Employing DLL hijacking, the malware becomes operational on the target machine and bifurcates into two sections: one that constructs a concealed web server using kernel calls, and the other, its configuration.
Setting up an incessant monitoring loop, HTTPSnoop stands by for incoming HTTP requests. Upon obtaining validated data, it processes it; otherwise, it responds with an HTTP 302 redirect.
The malware then decrypts and runs the received shellcode, and sends back the outcome to the perpetrators in the form of base64-encoded XOR-encoded segments.
Furthermore, it checks to avoid any URL overlap with previously set server URLs.
Over a span of twelve days in April 2023, three HTTPSnoop iterations emerged, each showcasing varied URL detection methods. The most recent version is finely tuned to catch fewer URLs, optimizing its concealment capabilities.
Crafting URLs resembling genuine Microsoft Exchange Web Services and OfficeTrack requests ensures that these malicious demands are camouflaged amidst regular traffic.

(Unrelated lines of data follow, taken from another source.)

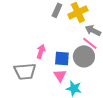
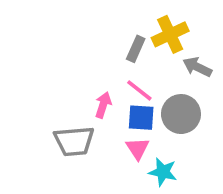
gray rectangle: (57, 10) -> (136, 49), moved
pink line: (90, 43) -> (139, 90), moved

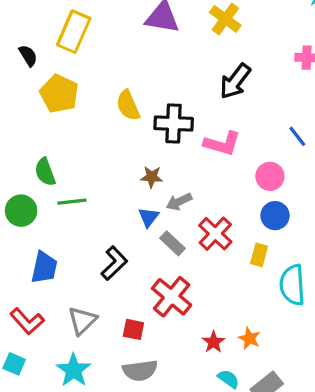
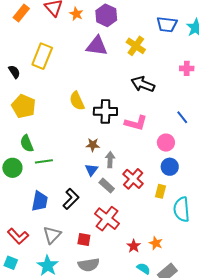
black arrow: (235, 81) -> (143, 84), turned 75
yellow pentagon: (59, 94) -> (24, 106), moved
gray arrow: (179, 202) -> (110, 160), turned 119
blue trapezoid: (44, 267) -> (40, 201), moved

In May 2023, Cisco flagged PipeSnoop, a tool that functions as a gateway, running shellcode operations on invaded systems via Windows IPC channels.
Interestingly, while HTTPSnoop zeroes in on externally accessible servers, PipeSnoop thrives in the heart of compromised networks.
Although PipeSnoop relies on an external module for its shellcode, Cisco analysts are yet to pin it down.
Owing to their strategic importance in managing vital infrastructure and transmitting confidential data, telecom service providers remain in the crosshairs of government-backed cyber adversaries. The escalating assaults on telecom bodies emphasize the pressing need for heightened security protocols and global collaborations to shield these entities.